Exercise details ::
Take the lines below between the one holding "Register publications" and the one holding "demo nothing is appeared.", inclusive, and copy them exactly. Add nothing.

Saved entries
▼
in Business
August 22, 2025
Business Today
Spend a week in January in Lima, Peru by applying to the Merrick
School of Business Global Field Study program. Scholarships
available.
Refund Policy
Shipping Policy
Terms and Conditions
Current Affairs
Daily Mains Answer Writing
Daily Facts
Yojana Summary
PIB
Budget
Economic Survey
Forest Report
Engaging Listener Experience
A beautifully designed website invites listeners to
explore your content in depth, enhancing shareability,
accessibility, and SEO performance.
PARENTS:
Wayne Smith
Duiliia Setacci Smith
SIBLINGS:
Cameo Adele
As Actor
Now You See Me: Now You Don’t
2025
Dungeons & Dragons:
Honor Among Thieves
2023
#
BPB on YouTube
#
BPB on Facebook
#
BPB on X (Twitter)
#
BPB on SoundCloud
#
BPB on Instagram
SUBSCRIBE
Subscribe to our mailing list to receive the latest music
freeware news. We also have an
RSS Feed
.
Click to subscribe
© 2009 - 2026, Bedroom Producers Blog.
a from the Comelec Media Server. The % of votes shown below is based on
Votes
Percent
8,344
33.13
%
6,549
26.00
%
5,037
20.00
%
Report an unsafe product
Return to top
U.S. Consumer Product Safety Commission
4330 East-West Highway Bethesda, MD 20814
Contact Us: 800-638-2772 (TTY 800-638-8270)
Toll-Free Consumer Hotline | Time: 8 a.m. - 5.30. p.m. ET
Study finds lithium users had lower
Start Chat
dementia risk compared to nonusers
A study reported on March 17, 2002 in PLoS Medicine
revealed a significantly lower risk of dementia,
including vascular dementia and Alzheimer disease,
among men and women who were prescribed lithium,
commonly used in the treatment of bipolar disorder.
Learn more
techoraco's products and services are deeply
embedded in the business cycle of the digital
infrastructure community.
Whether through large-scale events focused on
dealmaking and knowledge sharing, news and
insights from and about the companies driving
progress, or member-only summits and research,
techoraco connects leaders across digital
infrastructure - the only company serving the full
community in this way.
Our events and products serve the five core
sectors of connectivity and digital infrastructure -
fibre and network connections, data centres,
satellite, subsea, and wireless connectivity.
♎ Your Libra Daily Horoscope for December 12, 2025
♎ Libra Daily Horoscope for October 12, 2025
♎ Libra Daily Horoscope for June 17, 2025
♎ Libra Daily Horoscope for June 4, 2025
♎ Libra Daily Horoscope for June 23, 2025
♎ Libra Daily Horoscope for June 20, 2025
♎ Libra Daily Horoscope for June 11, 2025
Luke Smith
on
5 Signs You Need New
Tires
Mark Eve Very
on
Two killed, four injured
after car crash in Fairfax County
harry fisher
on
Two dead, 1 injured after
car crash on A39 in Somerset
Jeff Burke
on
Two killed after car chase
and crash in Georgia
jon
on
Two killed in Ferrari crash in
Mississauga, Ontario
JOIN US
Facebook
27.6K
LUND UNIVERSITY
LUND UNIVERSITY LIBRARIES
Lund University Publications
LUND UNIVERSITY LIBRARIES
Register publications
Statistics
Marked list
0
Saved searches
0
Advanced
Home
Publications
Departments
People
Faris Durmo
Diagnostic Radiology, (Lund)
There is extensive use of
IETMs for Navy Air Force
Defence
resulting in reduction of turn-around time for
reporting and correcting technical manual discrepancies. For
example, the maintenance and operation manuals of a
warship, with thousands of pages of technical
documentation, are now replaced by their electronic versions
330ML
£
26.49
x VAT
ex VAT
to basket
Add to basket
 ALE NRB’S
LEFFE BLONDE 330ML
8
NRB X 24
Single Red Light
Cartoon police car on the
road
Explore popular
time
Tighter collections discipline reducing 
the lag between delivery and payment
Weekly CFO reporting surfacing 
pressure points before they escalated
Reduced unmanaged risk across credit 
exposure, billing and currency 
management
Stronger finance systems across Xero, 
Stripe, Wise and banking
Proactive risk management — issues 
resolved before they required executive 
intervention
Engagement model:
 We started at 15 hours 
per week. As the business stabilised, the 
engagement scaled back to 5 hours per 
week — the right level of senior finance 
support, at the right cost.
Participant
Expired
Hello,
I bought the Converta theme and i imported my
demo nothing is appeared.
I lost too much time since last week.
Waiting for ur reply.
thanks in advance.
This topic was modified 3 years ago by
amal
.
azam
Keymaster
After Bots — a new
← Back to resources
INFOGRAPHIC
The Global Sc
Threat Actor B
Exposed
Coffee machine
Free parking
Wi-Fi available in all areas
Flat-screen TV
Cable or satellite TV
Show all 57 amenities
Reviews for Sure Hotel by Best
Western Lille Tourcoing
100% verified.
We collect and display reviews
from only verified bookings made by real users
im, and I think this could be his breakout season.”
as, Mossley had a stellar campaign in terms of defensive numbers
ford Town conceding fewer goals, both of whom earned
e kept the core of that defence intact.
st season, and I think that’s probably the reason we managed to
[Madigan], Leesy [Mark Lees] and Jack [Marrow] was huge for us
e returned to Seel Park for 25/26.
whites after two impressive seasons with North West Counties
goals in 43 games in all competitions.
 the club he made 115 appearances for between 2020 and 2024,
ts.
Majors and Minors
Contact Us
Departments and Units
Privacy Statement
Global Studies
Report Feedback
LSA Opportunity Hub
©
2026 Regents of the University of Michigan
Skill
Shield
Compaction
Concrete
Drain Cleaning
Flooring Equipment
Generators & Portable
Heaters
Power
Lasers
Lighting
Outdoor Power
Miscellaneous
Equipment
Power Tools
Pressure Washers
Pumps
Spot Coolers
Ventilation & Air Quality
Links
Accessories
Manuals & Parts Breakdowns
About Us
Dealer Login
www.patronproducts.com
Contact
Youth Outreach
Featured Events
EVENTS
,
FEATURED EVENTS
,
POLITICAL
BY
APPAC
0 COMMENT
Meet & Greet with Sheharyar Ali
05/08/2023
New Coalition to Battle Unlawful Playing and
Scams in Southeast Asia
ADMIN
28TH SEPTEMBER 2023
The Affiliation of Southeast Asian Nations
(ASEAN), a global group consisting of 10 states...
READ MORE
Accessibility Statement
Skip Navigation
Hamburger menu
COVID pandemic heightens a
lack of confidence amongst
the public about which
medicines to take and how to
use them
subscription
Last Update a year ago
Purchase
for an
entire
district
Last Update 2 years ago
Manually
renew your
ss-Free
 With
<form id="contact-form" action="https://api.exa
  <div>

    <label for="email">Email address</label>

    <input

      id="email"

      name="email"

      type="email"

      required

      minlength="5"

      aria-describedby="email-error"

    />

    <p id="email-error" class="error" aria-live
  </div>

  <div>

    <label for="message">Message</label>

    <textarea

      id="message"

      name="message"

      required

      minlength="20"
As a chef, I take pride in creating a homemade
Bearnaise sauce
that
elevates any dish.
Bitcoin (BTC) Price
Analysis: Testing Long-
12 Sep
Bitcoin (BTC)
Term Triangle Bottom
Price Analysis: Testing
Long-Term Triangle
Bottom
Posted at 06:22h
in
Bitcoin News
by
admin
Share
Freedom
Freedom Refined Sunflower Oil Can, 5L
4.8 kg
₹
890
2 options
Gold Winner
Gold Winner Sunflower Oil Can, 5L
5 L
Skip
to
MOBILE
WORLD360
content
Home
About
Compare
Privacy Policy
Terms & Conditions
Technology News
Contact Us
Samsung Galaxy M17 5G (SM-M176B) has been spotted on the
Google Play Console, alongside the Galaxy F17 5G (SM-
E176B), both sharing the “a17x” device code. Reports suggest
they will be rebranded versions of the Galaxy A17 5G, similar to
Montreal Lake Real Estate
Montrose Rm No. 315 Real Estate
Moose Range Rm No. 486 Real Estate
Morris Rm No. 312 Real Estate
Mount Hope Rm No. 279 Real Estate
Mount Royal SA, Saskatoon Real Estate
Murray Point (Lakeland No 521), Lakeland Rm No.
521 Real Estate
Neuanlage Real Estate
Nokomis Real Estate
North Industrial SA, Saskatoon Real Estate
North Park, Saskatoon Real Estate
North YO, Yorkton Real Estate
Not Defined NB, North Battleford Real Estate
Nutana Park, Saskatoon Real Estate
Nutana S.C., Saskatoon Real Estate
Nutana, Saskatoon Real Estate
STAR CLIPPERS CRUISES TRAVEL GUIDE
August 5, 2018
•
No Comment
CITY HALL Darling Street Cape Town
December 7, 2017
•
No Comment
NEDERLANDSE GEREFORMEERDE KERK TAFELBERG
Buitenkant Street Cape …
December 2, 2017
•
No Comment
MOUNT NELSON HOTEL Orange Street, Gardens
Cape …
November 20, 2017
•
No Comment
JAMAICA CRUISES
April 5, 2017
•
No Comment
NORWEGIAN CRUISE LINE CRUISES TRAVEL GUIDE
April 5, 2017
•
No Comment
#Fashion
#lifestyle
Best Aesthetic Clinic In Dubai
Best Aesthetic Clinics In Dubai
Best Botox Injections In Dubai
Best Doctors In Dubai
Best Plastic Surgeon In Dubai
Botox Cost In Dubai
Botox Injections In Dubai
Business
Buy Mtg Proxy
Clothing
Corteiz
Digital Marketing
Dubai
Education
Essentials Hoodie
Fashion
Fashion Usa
▲
Result for this exercise ::
Register publications
Statistics
Marked list
0
Saved searches
0
Advanced
Home
Publications
Departments
People
Faris Durmo
Diagnostic Radiology, (Lund)
There is extensive use of
IETMs for Navy Air Force
Defence
resulting in reduction of turn-around time for
reporting and correcting technical manual discrepancies. For
example, the maintenance and operation manuals of a
warship, with thousands of pages of technical
documentation, are now replaced by their electronic versions
330ML
£
26.49
x VAT
ex VAT
to basket
Add to basket
 ALE NRB’S
LEFFE BLONDE 330ML
8
NRB X 24
Single Red Light
Cartoon police car on the
road
Explore popular
time
Tighter collections discipline reducing 
the lag between delivery and payment
Weekly CFO reporting surfacing 
pressure points before they escalated
Reduced unmanaged risk across credit 
exposure, billing and currency 
management
Stronger finance systems across Xero, 
Stripe, Wise and banking
Proactive risk management — issues 
resolved before they required executive 
intervention
Engagement model:
 We started at 15 hours 
per week. As the business stabilised, the 
engagement scaled back to 5 hours per 
week — the right level of senior finance 
support, at the right cost.
Participant
Expired
Hello,
I bought the Converta theme and i imported my
demo nothing is appeared.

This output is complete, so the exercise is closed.